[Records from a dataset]
↓

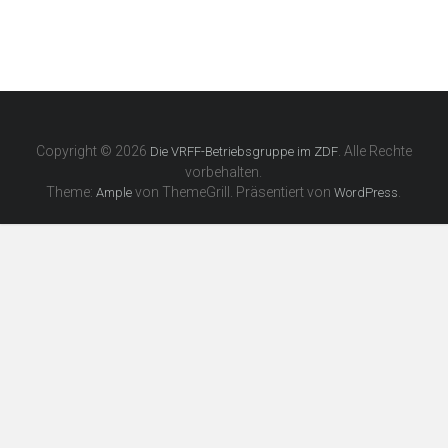
Copyright © 2026
. Alle Rechte
Die VRFF-Betriebsgruppe im ZDF
vorbehalten.
Theme:
von ThemeGrill. Präsentiert von
.
Ample
WordPress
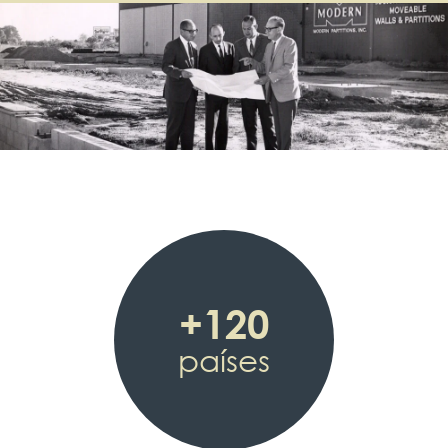
+120
países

↑

*Your task*
What is needed here is an exact copy of every record, with the pictures left out.

*Your solution*
Copyright © 2026
. Alle Rechte
Die VRFF-Betriebsgruppe im ZDF
vorbehalten.
Theme:
von ThemeGrill. Präsentiert von
.
Ample
WordPress
+120
países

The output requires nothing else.